=== Work item ===
Reproduce the records exactly. Leave the pictures out.

-------------------------

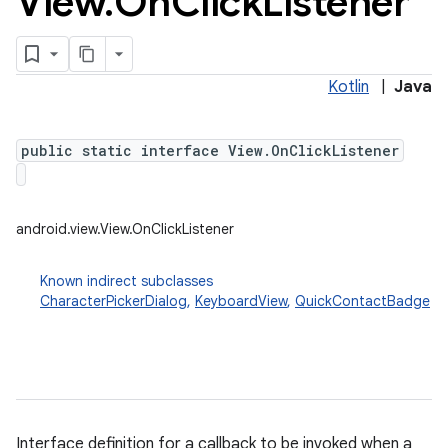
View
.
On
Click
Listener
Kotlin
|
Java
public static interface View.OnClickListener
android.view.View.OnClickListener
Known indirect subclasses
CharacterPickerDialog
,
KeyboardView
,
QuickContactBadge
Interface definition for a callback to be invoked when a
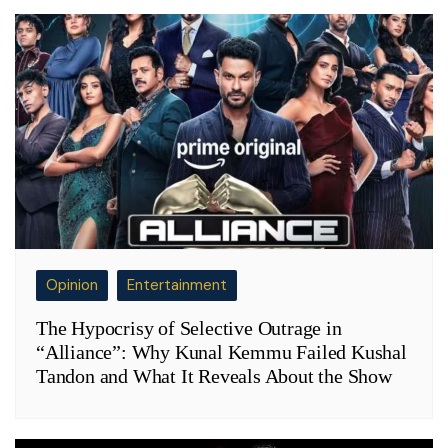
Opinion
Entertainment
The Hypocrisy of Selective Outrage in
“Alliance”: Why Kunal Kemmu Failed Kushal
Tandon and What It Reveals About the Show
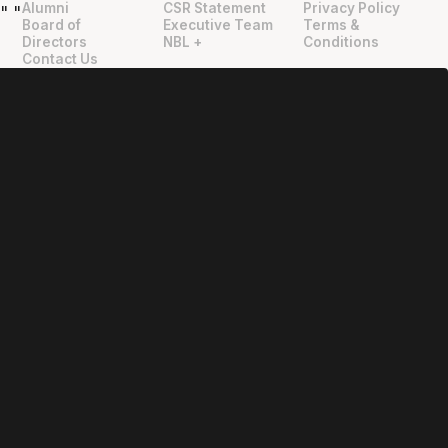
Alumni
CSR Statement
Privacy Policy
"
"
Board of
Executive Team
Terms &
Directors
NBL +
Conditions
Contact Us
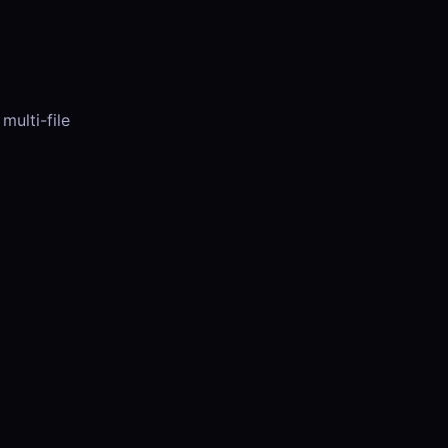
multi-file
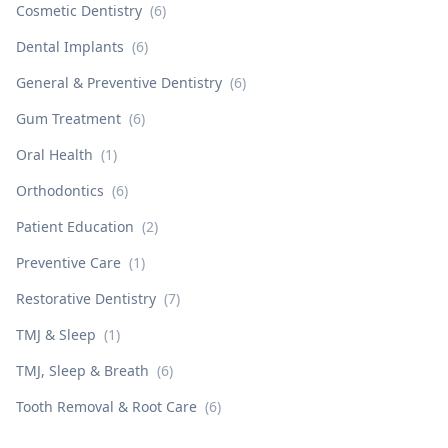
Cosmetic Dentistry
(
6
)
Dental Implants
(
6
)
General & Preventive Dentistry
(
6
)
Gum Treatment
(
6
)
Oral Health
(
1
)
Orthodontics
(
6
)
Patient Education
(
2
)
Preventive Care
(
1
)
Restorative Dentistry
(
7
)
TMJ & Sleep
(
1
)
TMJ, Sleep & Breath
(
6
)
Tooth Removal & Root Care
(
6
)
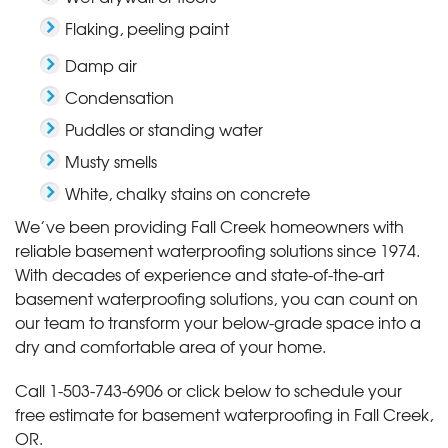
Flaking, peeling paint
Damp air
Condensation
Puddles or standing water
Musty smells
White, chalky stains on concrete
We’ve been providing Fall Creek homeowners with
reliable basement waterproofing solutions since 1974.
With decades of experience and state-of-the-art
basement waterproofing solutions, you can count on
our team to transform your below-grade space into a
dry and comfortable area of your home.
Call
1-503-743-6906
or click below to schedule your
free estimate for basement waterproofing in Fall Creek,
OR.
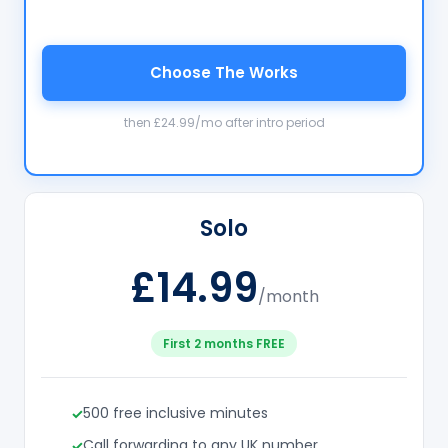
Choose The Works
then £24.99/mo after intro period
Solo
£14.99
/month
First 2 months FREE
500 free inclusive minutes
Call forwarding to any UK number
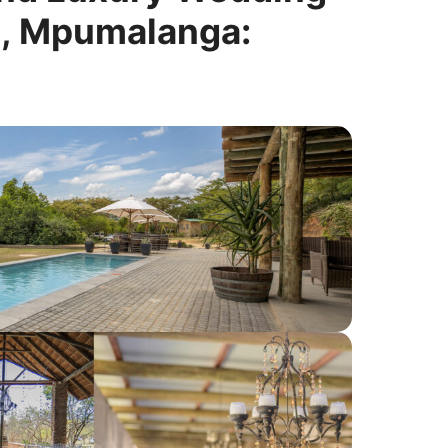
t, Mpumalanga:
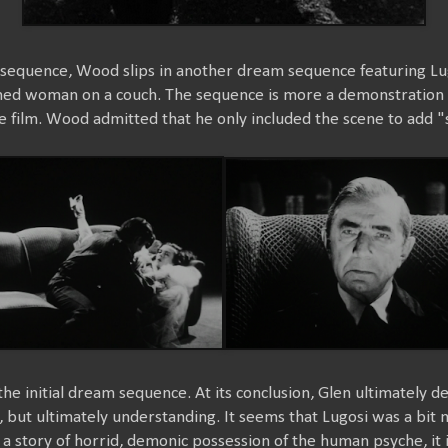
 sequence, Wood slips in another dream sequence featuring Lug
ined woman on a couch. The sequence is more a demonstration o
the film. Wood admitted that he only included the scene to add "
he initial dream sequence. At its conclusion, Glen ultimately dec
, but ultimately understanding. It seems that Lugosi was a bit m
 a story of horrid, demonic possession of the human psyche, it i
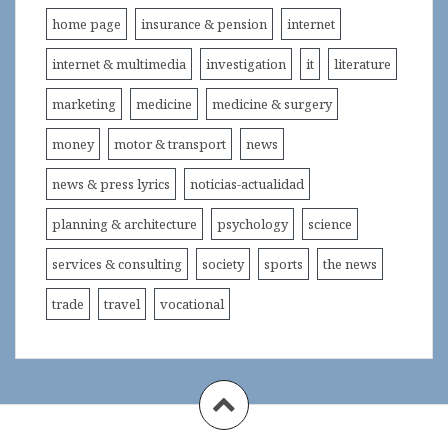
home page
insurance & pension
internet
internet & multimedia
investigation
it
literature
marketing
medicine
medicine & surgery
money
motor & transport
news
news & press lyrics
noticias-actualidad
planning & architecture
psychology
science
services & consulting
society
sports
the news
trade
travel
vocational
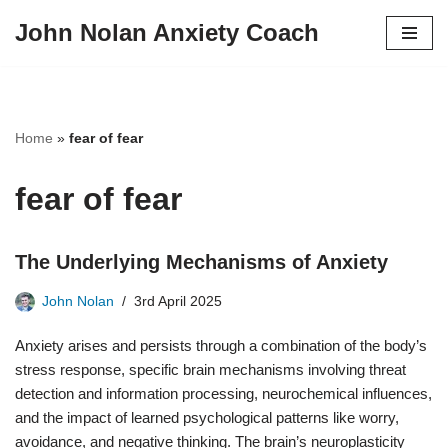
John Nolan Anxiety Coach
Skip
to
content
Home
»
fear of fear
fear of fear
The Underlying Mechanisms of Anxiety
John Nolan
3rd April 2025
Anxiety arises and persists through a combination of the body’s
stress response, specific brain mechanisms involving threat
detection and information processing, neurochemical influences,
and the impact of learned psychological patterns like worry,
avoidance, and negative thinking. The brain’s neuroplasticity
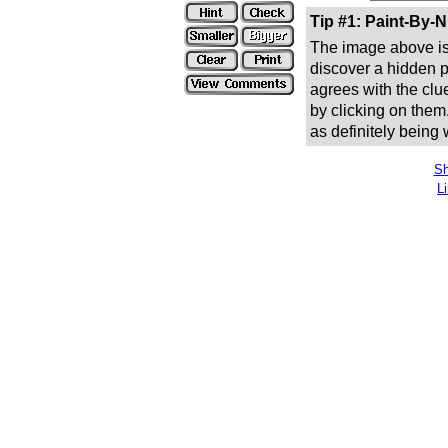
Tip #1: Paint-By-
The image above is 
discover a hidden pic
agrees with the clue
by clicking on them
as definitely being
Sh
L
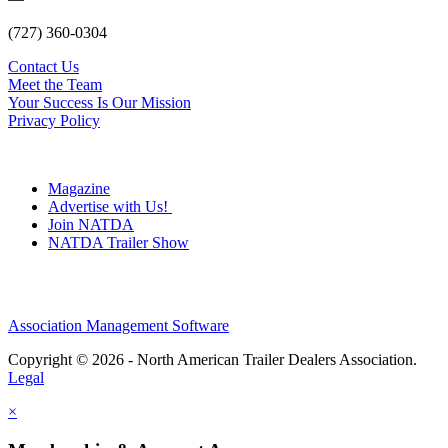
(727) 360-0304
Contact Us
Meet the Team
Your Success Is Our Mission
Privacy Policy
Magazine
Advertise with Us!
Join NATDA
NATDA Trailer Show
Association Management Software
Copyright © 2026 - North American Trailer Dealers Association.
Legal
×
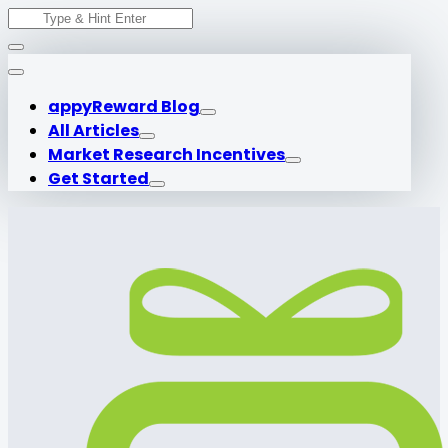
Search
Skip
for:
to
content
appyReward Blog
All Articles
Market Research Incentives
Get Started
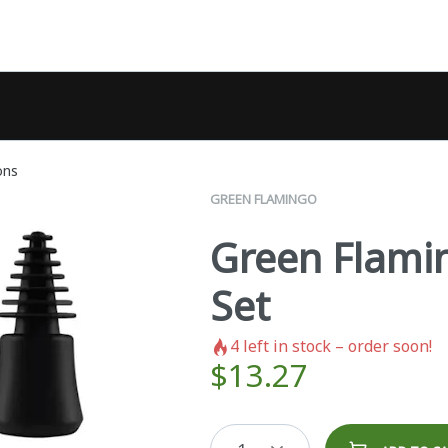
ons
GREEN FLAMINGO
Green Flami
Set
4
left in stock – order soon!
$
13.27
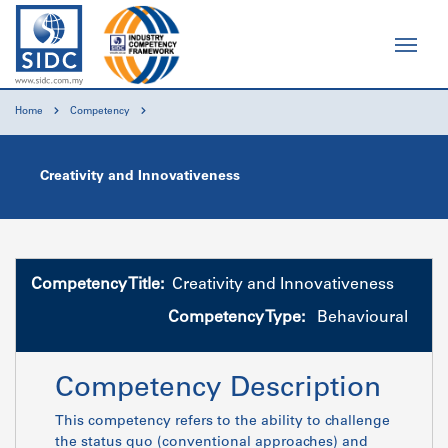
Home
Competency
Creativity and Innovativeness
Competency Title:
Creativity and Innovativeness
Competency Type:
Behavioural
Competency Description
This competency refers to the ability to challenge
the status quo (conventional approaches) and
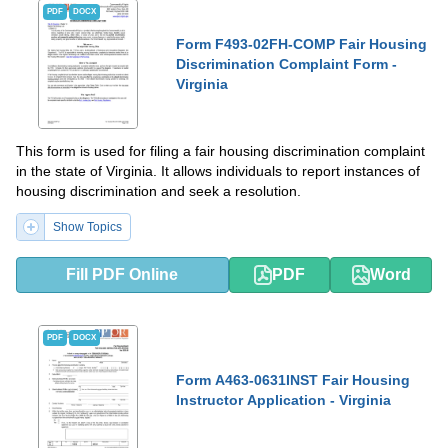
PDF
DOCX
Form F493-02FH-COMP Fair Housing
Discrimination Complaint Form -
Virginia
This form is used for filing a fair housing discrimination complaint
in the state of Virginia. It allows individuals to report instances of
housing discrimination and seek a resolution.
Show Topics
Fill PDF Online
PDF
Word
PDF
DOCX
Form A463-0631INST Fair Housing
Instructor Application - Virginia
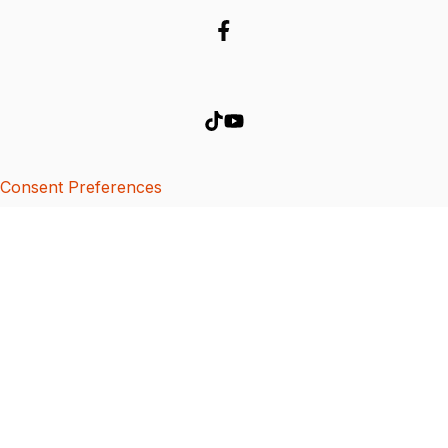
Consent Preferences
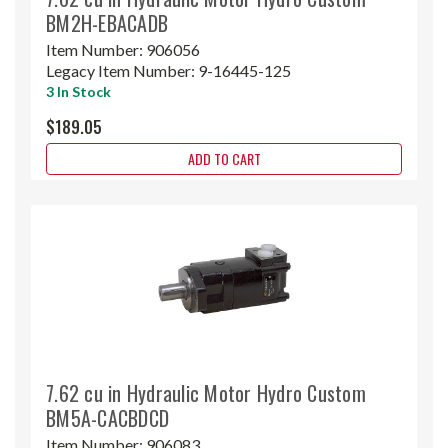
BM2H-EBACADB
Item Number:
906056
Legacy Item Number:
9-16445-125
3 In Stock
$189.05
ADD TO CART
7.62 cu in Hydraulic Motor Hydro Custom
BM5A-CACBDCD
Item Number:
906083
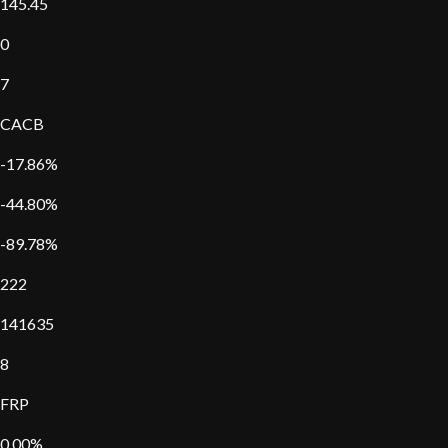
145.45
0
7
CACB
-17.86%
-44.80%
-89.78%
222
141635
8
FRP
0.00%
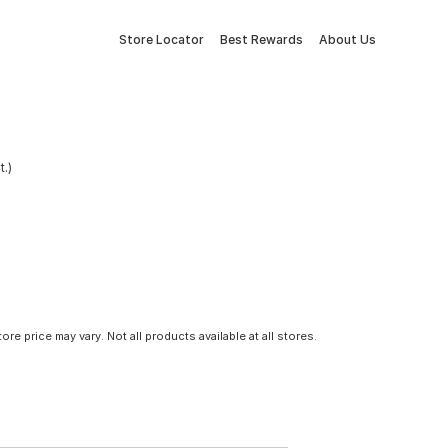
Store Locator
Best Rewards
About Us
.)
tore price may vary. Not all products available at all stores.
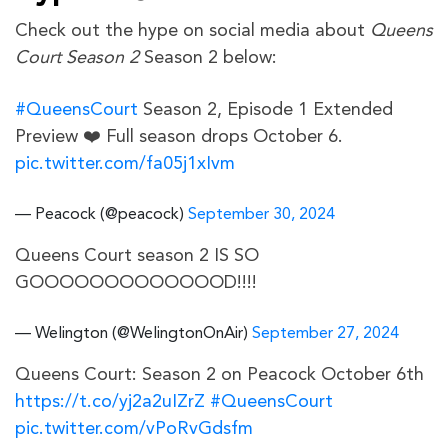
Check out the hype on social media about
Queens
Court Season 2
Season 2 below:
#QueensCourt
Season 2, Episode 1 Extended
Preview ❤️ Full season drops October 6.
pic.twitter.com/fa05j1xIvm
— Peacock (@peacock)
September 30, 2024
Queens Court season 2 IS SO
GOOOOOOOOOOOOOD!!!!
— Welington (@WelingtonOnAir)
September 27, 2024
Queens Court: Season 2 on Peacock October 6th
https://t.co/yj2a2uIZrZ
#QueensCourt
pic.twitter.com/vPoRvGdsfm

-------------------------

=== Response for this exercise ===
View
.
On
Click
Listener
Kotlin
|
Java
public static interface View.OnClickListener
android.view.View.OnClickListener
Known indirect subclasses
CharacterPickerDialog
,
KeyboardView
,
QuickContactBadge
Interface definition for a callback to be invoked when a
Opinion
Entertainment
The Hypocrisy of Selective Outrage in
“Alliance”: Why Kunal Kemmu Failed Kushal
Tandon and What It Reveals About the Show
Alumni
CSR Statement
Privacy Policy
"
"
Board of
Executive Team
Terms &
Directors
NBL +
Conditions
Contact Us
multi-file
Cosmetic Dentistry
(
6
)
Dental Implants
(
6
)
General & Preventive Dentistry
(
6
)
Gum Treatment
(
6
)
Oral Health
(
1
)
Orthodontics
(
6
)
Patient Education
(
2
)
Preventive Care
(
1
)
Restorative Dentistry
(
7
)
TMJ & Sleep
(
1
)
TMJ, Sleep & Breath
(
6
)
Tooth Removal & Root Care
(
6
)
Flaking, peeling paint
Damp air
Condensation
Puddles or standing water
Musty smells
White, chalky stains on concrete
We’ve been providing Fall Creek homeowners with
reliable basement waterproofing solutions since 1974.
With decades of experience and state-of-the-art
basement waterproofing solutions, you can count on
our team to transform your below-grade space into a
dry and comfortable area of your home.
Call
1-503-743-6906
or click below to schedule your
free estimate for basement waterproofing in Fall Creek,
OR.
Choose The Works
then £24.99/mo after intro period
Solo
£14.99
/month
First 2 months FREE
500 free inclusive minutes
Call forwarding to any UK number
t, Mpumalanga:
 sequence, Wood slips in another dream sequence featuring Lug
ined woman on a couch. The sequence is more a demonstration o
the film. Wood admitted that he only included the scene to add "
he initial dream sequence. At its conclusion, Glen ultimately dec
, but ultimately understanding. It seems that Lugosi was a bit m
 a story of horrid, demonic possession of the human psyche, it i
home page
insurance & pension
internet
internet & multimedia
investigation
it
literature
marketing
medicine
medicine & surgery
money
motor & transport
news
news & press lyrics
noticias-actualidad
planning & architecture
psychology
science
services & consulting
society
sports
the news
trade
travel
vocational
John Nolan Anxiety Coach
Skip
to
content
Home
»
fear of fear
fear of fear
The Underlying Mechanisms of Anxiety
John Nolan
3rd April 2025
Anxiety arises and persists through a combination of the body’s
stress response, specific brain mechanisms involving threat
detection and information processing, neurochemical influences,
and the impact of learned psychological patterns like worry,
avoidance, and negative thinking. The brain’s neuroplasticity
Tip #1: Paint-By-
The image above is 
discover a hidden pic
agrees with the clue
by clicking on them
as definitely being
Sh
L
(727) 360-0304
Contact Us
Meet the Team
Your Success Is Our Mission
Privacy Policy
Magazine
Advertise with Us!
Join NATDA
NATDA Trailer Show
Association Management Software
Copyright © 2026 - North American Trailer Dealers Association.
Legal
×
Search
Skip
for:
to
content
appyReward Blog
All Articles
Market Research Incentives
Get Started
ons
GREEN FLAMINGO
Green Flami
Set
4
left in stock – order soon!
$
13.27
Home
Competency
Creativity and Innovativeness
Competency Title:
Creativity and Innovativeness
Competency Type:
Behavioural
Competency Description
This competency refers to the ability to challenge
the status quo (conventional approaches) and
PDF
DOCX
Form F493-02FH-COMP Fair Housing
Discrimination Complaint Form -
Virginia
This form is used for filing a fair housing discrimination complaint
in the state of Virginia. It allows individuals to report instances of
housing discrimination and seek a resolution.
Show Topics
Fill PDF Online
PDF
Word
PDF
DOCX
Form A463-0631INST Fair Housing
Instructor Application - Virginia
Consent Preferences
BM2H-EBACADB
Item Number:
906056
Legacy Item Number:
9-16445-125
3 In Stock
$189.05
ADD TO CART
7.62 cu in Hydraulic Motor Hydro Custom
BM5A-CACBDCD
Item Number:
906083
145.45
0
7
CACB
-17.86%
-44.80%
-89.78%
222
141635
8
FRP
0.00%
Store Locator
Best Rewards
About Us
.)
tore price may vary. Not all products available at all stores.
Check out the hype on social media about
Queens
Court Season 2
Season 2 below:
#QueensCourt
Season 2, Episode 1 Extended
Preview ❤️ Full season drops October 6.
pic.twitter.com/fa05j1xIvm
— Peacock (@peacock)
September 30, 2024
Queens Court season 2 IS SO
GOOOOOOOOOOOOOD!!!!
— Welington (@WelingtonOnAir)
September 27, 2024
Queens Court: Season 2 on Peacock October 6th
https://t.co/yj2a2uIZrZ
#QueensCourt
pic.twitter.com/vPoRvGdsfm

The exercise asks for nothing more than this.